1. A meeting of the association shall be held at least once each year
2. Special Meetings of the association may be called by the president, a majority of the executive board or by lot owners having 10% of the votes in the association.
KerryL1 (California)
Posts: 14,550
Posted:
Welcome to the Forum, Jasmine. For clarification, is it the developer and "his people" who refuse to hold an annual meeting?

How do you know that the Owners (not "neighbors") may now control the board? What do your documents say about what has to happen so that Owners can control your HOA?

You quoted, "Special Meetings of the association may be called .... by lot owners having 10% of the votes in the association." This means, yes, you can call a special meeting of the Association, which means Owners (AKA members). Note this would not be a meeting of the Board.

You'll get better replies form those who've experienced the turnover form developer to the Owners from others.

JasmineH (North Carolina)
Posts: 2
Posted:
Yes he and his family are refusing to hold a meeting.

No statements in the docs regarding the owners controlling the board. Only verbiage regarding the votes.

We received a call from the developers regarding they were ready to turn the Board over. I scheduled the meeting and all owners showed and the developers never came. They told us they will reschedule for another date. So we are still waiting.

Thank you for your reply.
JohnC46 (South Carolina)
Posts: 14,265
Posted:
Jasmine

Typically Covenants/Bylaws give the developer voting control until a specific level (units/homes sold) is reached and/or a specific date such as 01/01/2020. This has nothing to do with Special Meetings. It is what it is.
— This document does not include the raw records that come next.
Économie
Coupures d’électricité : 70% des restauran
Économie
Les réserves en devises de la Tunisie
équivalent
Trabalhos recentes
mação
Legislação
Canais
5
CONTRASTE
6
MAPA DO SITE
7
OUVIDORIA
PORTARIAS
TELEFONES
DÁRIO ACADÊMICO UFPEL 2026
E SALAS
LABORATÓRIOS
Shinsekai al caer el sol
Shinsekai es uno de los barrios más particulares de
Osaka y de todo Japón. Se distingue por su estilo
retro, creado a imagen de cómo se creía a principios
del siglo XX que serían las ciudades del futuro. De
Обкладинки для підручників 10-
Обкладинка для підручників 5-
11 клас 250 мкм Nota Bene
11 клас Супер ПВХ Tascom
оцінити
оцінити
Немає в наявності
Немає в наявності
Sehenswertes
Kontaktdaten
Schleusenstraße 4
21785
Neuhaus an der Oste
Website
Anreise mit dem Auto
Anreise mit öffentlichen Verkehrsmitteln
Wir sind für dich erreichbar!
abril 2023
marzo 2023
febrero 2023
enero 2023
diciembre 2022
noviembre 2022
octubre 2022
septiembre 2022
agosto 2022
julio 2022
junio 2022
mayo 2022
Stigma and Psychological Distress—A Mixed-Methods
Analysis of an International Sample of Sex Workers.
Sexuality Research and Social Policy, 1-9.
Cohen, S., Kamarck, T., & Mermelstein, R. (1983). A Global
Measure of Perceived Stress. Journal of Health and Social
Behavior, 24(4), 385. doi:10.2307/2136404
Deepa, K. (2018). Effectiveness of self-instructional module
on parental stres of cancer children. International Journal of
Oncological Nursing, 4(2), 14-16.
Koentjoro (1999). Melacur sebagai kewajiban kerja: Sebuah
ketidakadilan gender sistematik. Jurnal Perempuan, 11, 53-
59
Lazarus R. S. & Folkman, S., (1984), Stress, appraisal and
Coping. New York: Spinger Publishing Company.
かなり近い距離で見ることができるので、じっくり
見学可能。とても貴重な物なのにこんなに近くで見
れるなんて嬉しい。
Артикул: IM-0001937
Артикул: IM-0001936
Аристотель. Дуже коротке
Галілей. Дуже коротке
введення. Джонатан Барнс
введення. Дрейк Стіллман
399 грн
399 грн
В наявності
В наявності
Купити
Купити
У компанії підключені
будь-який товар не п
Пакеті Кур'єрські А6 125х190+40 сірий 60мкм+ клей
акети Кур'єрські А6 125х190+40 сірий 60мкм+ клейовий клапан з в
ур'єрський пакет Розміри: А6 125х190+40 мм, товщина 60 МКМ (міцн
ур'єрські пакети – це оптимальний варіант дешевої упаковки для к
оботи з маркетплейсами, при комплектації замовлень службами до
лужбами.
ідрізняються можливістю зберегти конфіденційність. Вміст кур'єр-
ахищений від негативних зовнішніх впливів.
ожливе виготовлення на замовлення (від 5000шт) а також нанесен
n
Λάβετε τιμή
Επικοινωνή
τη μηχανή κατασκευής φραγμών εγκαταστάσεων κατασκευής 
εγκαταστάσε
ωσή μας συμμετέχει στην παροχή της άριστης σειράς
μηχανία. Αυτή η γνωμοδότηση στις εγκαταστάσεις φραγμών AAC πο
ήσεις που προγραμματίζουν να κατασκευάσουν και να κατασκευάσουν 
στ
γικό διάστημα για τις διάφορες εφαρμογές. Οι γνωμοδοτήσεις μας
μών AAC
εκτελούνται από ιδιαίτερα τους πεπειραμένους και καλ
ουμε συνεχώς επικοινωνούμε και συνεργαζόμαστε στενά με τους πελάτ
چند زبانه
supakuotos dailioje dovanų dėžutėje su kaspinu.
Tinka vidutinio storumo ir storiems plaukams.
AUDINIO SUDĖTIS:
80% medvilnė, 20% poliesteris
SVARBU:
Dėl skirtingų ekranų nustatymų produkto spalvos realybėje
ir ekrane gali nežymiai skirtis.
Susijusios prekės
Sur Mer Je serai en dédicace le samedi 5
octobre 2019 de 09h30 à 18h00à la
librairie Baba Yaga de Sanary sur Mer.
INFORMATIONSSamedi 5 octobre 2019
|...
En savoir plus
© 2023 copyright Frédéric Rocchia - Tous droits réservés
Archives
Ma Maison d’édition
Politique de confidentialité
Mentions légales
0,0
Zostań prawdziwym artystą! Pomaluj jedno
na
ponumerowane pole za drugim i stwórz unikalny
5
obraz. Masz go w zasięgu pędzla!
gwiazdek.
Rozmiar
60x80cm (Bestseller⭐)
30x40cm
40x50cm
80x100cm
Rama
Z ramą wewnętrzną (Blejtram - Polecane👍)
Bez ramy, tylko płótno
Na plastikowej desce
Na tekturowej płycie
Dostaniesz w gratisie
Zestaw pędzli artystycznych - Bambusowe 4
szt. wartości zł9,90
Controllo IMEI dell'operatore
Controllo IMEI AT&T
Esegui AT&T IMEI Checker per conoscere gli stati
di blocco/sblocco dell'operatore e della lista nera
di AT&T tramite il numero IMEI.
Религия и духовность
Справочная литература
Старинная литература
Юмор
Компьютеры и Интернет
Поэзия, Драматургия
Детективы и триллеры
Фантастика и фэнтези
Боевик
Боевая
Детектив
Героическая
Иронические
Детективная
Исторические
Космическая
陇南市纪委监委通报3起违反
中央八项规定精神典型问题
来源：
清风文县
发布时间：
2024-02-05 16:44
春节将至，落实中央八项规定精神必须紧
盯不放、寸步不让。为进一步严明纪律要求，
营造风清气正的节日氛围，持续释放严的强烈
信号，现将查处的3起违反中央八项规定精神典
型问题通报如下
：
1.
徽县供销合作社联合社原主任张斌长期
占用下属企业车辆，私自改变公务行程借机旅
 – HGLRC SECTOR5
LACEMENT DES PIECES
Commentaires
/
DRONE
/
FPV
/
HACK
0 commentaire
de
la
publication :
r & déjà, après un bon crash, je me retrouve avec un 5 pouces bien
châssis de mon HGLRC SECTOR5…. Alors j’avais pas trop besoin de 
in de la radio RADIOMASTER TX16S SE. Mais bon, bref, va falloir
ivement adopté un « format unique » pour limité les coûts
Review your docs as to when they must turn over control and act accordingly.
RichardP13 (California)
Posts: 3,868
Posted:
FYI, let's say their are 100 homes and the developers have 49 homes still to sell and the owners occupy 51. You have a majority of homes, BUT not a majority of the votes. In this scenario, you have 51 votes to use and they have 147 votes, or 3 votes to 1 for every home still under developer control. Which means until you have more VOTES, they will still be in control of the Board.
DouglasK1 (Florida)
Posts: 2,046
Posted:
Richard,

Is your three votes per lot just an example? I don't see anywhere in Jasmine's posts where it specifies that for her association. In ours it was 10 votes per developer lot so turnover was in the 90% sold range.

Jasmine,

It would really be best if you get developer cooperation in the turnover rather than holding a special meeting without their involvement. While it might be legal, there are things you want to get from the developer such as records and bank accounts which they are more likely to hand over voluntarily if you don't try to just boot them to the curb. Speaking of legal, if the developer didn't recognize the election, court is where this could end up. You may ultimately prevail, but it could be expensive and take years.

Escaped former treasurer and director of a self managed association.
JohnC46 (South Carolina)
Posts: 14,265
Posted:
Quote:
Posted By DouglasK1 on 03/01/2018 3:19 PM
Richard,

Is your three votes per lot just an example? I don't see anywhere in Jasmine's posts where it specifies that for her association. In ours it was 10 votes per developer lot so turnover was in the 90% sold range.

Jasmine,

It would really be best if you get developer cooperation in the turnover rather than holding a special meeting without their involvement. While it might be legal, there are things you want to get from the developer such as records and bank accounts which they are more likely to hand over voluntarily if you don't try to just boot them to the curb. Speaking of legal, if the developer didn't recognize the election, court is where this could end up. You may ultimately prevail, but it could be expensive and take years.



Sound advice.
RichardP13 (California)
Posts: 3,868
Posted:
Quote:
Posted By DouglasK1 on 03/01/2018 3:19 PM
Richard,

Is your three votes per lot just an example? I don't see anywhere in Jasmine's posts where it specifies that for her association. In ours it was 10 votes per developer lot so turnover was in the 90% sold range.

Jasmine,

It would really be best if you get developer cooperation in the turnover rather than holding a special meeting without their involvement. While it might be legal, there are things you want to get from the developer such as records and bank accounts which they are more likely to hand over voluntarily if you don't try to just boot them to the curb. Speaking of legal, if the developer didn't recognize the election, court is where this could end up. You may ultimately prevail, but it could be expensive and take years.

A minimum of three votes will keep the developer in power for a long period of time. Ten even longer. And yes that was an example.
DaveE2 (Georgia)
Posts: 1
Posted:
Some advice from my experience: At this stage, do not get lawyers (especially big law firms) involved at all. If you do, you all will lose for sure. Here in Georgia, against the advice of some, the president hired a huge law firm named Leuder and started going after homeowners for every minor infraction. Now the entire neighborhood is at war itself -- between those who are personal friends of the president and others who believe there is a better way. I am about to sell my house and getting out.